> ASSIGNMENT: Could you please repeat the entries below word for word, with the images left out?

> Dataset items:
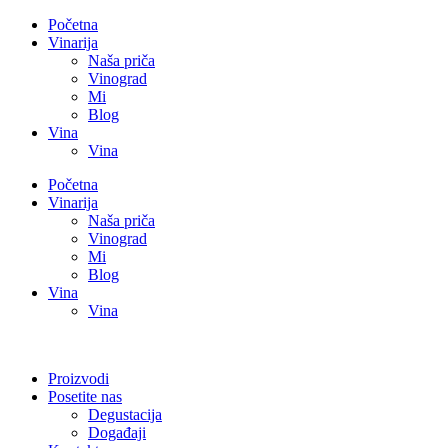
Početna
Vinarija
Naša priča
Vinograd
Mi
Blog
Vina
Vina
Početna
Vinarija
Naša priča
Vinograd
Mi
Blog
Vina
Vina
Proizvodi
Posetite nas
Degustacija
Događaji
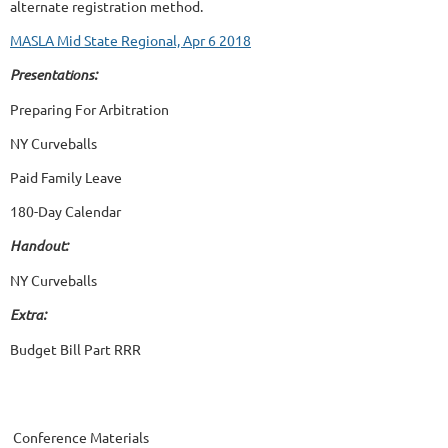
alternate registration method.
MASLA Mid State Regional, Apr 6 2018
Presentations:
Preparing For Arbitration
NY Curveballs
Paid Family Leave
180-Day Calendar
Handout:
NY Curveballs
Extra:
Budget Bill Part RRR
Conference Materials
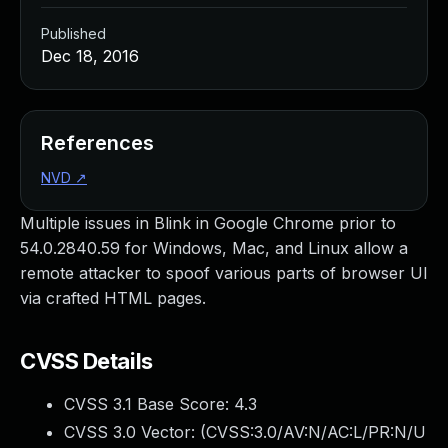
Published
Dec 18, 2016
References
NVD
↗
Multiple issues in Blink in Google Chrome prior to
54.0.2840.59 for Windows, Mac, and Linux allow a
remote attacker to spoof various parts of browser UI
via crafted HTML pages.
CVSS Details
CVSS 3.1 Base Score:
4.3
CVSS 3.0 Vector: (
CVSS:3.0/AV:N/AC:L/PR:N/U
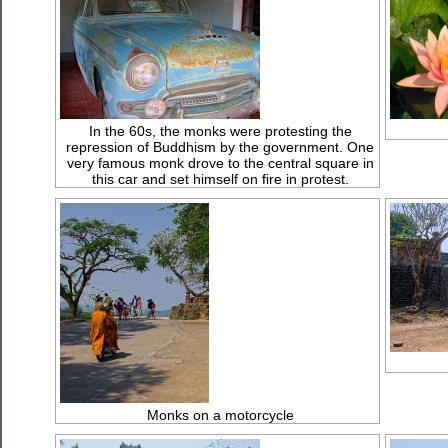
In the 60s, the monks were protesting the
repression of Buddhism by the government. One
very famous monk drove to the central square in
this car and set himself on fire in protest.
Monks on a motorcycle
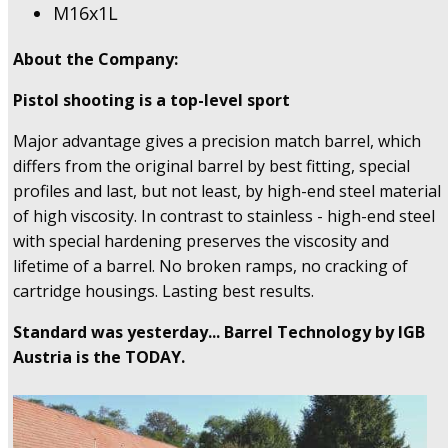
M16x1L
About the Company:
Pistol shooting is a top-level sport
Major advantage gives a precision match barrel, which
differs from the original barrel by best fitting, special
profiles and last, but not least, by high-end steel material
of high viscosity. In contrast to stainless - high-end steel
with special hardening preserves the viscosity and
lifetime of a barrel. No broken ramps, no cracking of
cartridge housings. Lasting best results.
Standard was yesterday... Barrel Technology by IGB
Austria is the TODAY.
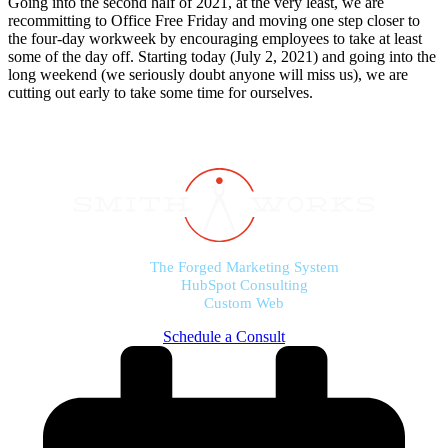
Going into the second half of 2021, at the very least, we are
recommitting to Office Free Friday and moving one step closer to
the four-day workweek by encouraging employees to take at least
some of the day off. Starting today (July 2, 2021) and going into the
long weekend (we seriously doubt anyone will miss us), we are
cutting out early to take some time for ourselves.
The Forged Marketing System
HubSpot Consulting
Custom Web
Schedule a Consult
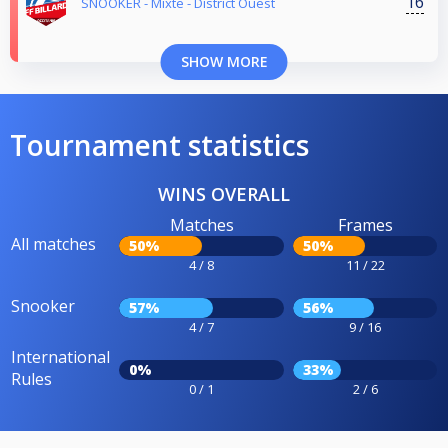
16
SNOOKER - Mixte - District Ouest
SHOW MORE
Tournament statistics
WINS OVERALL
Matches
Frames
All matches
50%
50%
4 / 8
11 / 22
Snooker
57%
56%
4 / 7
9 / 16
International
0%
33%
Rules
0 / 1
2 / 6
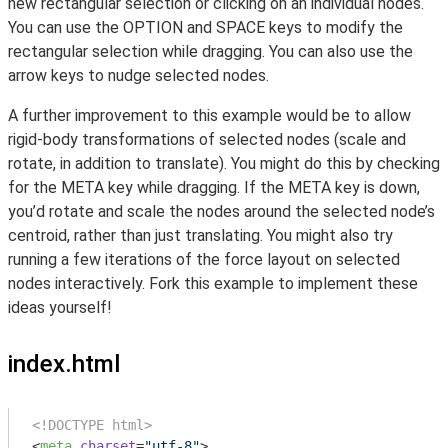
new rectangular selection or clicking on an individual nodes.
You can use the OPTION and SPACE keys to modify the
rectangular selection while dragging. You can also use the
arrow keys to nudge selected nodes.
A further improvement to this example would be to allow
rigid-body transformations of selected nodes (scale and
rotate, in addition to translate). You might do this by checking
for the META key while dragging. If the META key is down,
you’d rotate and scale the nodes around the selected node’s
centroid, rather than just translating. You might also try
running a few iterations of the force layout on selected
nodes interactively. Fork this example to implement these
ideas yourself!
index.html
<!DOCTYPE html>
<
meta
charset
=
"utf-8"
>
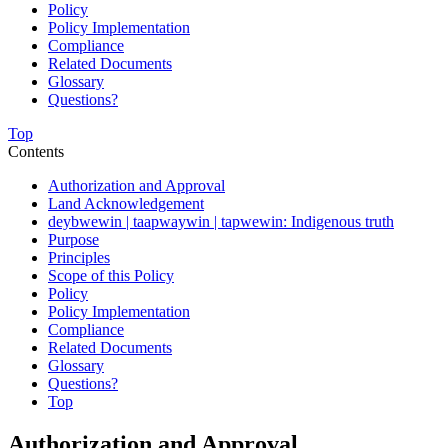
Policy
Policy Implementation
Compliance
Related Documents
Glossary
Questions?
Top
Contents
Authorization and Approval
Land Acknowledgement
deybwewin | taapwaywin | tapwewin: Indigenous truth
Purpose
Principles
Scope of this Policy
Policy
Policy Implementation
Compliance
Related Documents
Glossary
Questions?
Top
Authorization and Approval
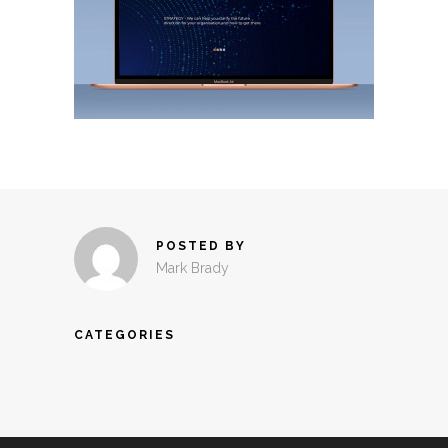
POSTED BY
Mark Brady
CATEGORIES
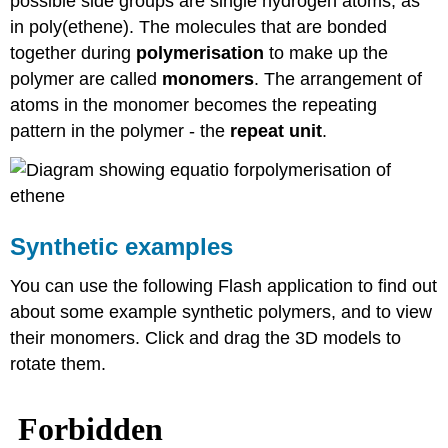
possible side groups are single hydrogen atoms, as
in poly(ethene). The molecules that are bonded
together during
polymerisation
to make up the
polymer are called
monomers
. The arrangement of
atoms in the monomer becomes the repeating
pattern in the polymer - the
repeat unit
.
Synthetic examples
You can use the following Flash application to find out
about some example synthetic polymers, and to view
their monomers. Click and drag the 3D models to
rotate them.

> REPLY:
Početna
Vinarija
Naša priča
Vinograd
Mi
Blog
Vina
Vina
Početna
Vinarija
Naša priča
Vinograd
Mi
Blog
Vina
Vina
Proizvodi
Posetite nas
Degustacija
Događaji
alternate registration method.
MASLA Mid State Regional, Apr 6 2018
Presentations:
Preparing For Arbitration
NY Curveballs
Paid Family Leave
180-Day Calendar
Handout:
NY Curveballs
Extra:
Budget Bill Part RRR
Conference Materials
Published
Dec 18, 2016
References
NVD
↗
Multiple issues in Blink in Google Chrome prior to
54.0.2840.59 for Windows, Mac, and Linux allow a
remote attacker to spoof various parts of browser UI
via crafted HTML pages.
CVSS Details
CVSS 3.1 Base Score:
4.3
CVSS 3.0 Vector: (
CVSS:3.0/AV:N/AC:L/PR:N/U
In the 60s, the monks were protesting the
repression of Buddhism by the government. One
very famous monk drove to the central square in
this car and set himself on fire in protest.
Monks on a motorcycle
M16x1L
About the Company:
Pistol shooting is a top-level sport
Major advantage gives a precision match barrel, which
differs from the original barrel by best fitting, special
profiles and last, but not least, by high-end steel material
of high viscosity. In contrast to stainless - high-end steel
with special hardening preserves the viscosity and
lifetime of a barrel. No broken ramps, no cracking of
cartridge housings. Lasting best results.
Standard was yesterday... Barrel Technology by IGB
Austria is the TODAY.
Going into the second half of 2021, at the very least, we are
recommitting to Office Free Friday and moving one step closer to
the four-day workweek by encouraging employees to take at least
some of the day off. Starting today (July 2, 2021) and going into the
long weekend (we seriously doubt anyone will miss us), we are
cutting out early to take some time for ourselves.
The Forged Marketing System
HubSpot Consulting
Custom Web
Schedule a Consult
16
SNOOKER - Mixte - District Ouest
SHOW MORE
Tournament statistics
WINS OVERALL
Matches
Frames
All matches
50%
50%
4 / 8
11 / 22
Snooker
57%
56%
4 / 7
9 / 16
International
0%
33%
Rules
0 / 1
2 / 6
new rectangular selection or clicking on an individual nodes.
You can use the OPTION and SPACE keys to modify the
rectangular selection while dragging. You can also use the
arrow keys to nudge selected nodes.
A further improvement to this example would be to allow
rigid-body transformations of selected nodes (scale and
rotate, in addition to translate). You might do this by checking
for the META key while dragging. If the META key is down,
you’d rotate and scale the nodes around the selected node’s
centroid, rather than just translating. You might also try
running a few iterations of the force layout on selected
nodes interactively. Fork this example to implement these
ideas yourself!
index.html
<!DOCTYPE html>
<
meta
charset
=
"utf-8"
>
Policy
Policy Implementation
Compliance
Related Documents
Glossary
Questions?
Top
Contents
Authorization and Approval
Land Acknowledgement
deybwewin | taapwaywin | tapwewin: Indigenous truth
Purpose
Principles
Scope of this Policy
Policy
Policy Implementation
Compliance
Related Documents
Glossary
Questions?
Top
Authorization and Approval
POSTED BY
Mark Brady
CATEGORIES
possible side groups are single hydrogen atoms, as
in poly(ethene). The molecules that are bonded
together during
polymerisation
to make up the
polymer are called
monomers
. The arrangement of
atoms in the monomer becomes the repeating
pattern in the polymer - the
repeat unit
.
Synthetic examples
You can use the following Flash application to find out
about some example synthetic polymers, and to view
their monomers. Click and drag the 3D models to
rotate them.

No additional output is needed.